Even if the money were missed, no one at the ferry crossing could be sure that I’d taken it; not even Nesbitt, if he was a lawman, would have cause or impetus to chase after me. I had only to pass through River Bend and I was safe. Sheriff, doctor? Hah! I wouldn’t tarry in the town long enough to wave at a passer-by. Straight on through and back to Sacramento as quickly as I could get there.
I felt a song welling up in me and began to hum and then to sing softly. Later, when the day warmed a bit, I would bring out my banjo to celebrate properly my good fortune. $3,000, more than I’d ever had at one time. What a man could do with that much money! Why, I might just board Nell in a livery, put the wagon in storage, and take passage on one of the river packets to San Francisco. Yes, that was just what I’d do. A room in the city’s best hotel, fine food, champagne, a pretty lass for company and bed. Heigh-ho! Life’s bounties in abundance.

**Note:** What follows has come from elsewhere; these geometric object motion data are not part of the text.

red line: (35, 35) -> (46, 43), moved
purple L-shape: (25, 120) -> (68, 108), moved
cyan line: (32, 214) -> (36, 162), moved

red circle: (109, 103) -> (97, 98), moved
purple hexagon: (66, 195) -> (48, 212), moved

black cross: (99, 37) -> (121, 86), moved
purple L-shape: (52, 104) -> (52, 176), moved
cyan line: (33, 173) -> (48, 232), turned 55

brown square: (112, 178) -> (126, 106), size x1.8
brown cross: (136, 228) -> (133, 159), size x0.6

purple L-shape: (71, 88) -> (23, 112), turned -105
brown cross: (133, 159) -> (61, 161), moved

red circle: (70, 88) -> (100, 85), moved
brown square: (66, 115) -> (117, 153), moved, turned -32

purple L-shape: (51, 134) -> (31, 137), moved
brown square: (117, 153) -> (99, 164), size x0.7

After a mile or so I passed a weed-infested side road that meandered off onto a long peninsula. Ahead was a sharp bend, both sides of the levee road shaded by sycamores. The road’s surface was less slick here and we were clomping along at a right pert pace when we reached the bend and started through.

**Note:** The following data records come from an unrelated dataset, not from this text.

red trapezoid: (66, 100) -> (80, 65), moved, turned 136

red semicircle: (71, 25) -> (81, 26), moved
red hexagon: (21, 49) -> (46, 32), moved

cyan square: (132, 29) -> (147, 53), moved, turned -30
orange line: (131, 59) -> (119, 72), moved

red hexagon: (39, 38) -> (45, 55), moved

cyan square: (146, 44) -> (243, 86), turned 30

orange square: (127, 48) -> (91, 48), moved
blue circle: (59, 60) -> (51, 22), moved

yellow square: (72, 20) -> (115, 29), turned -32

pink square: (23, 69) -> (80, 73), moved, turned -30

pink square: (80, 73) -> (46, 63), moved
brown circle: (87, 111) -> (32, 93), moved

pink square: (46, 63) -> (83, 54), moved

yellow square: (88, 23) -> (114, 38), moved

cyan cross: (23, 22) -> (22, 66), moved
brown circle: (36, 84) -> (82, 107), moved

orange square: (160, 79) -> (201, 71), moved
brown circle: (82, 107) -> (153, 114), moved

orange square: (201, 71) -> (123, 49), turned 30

I didn’t spy the downed tree until we were almost upon it. It lay blocking the road from one side to the other, its root-torn bole jutting high and its upper branches drooping down into the slough. I yanked back hard on the reins. Nell shied and the wagon slewed sideways, and, when that happened, just before we slid to a halt a few feet from the sycamore, something shifted and clattered inside. I could scarcely believe what I heard then-the startled, pained cry of a woman.
I set the brake, jumped down, ran to the rear of the wagon, and pulled open the doors. And lo, there she was, asprawl on the floor among a small litter of items dislodged from their hooks and cubbies, the hem of her traveling dress twisted up to reveal her drawers.
Annabelle Murdock.
“What the devil are you doing in my wagon?”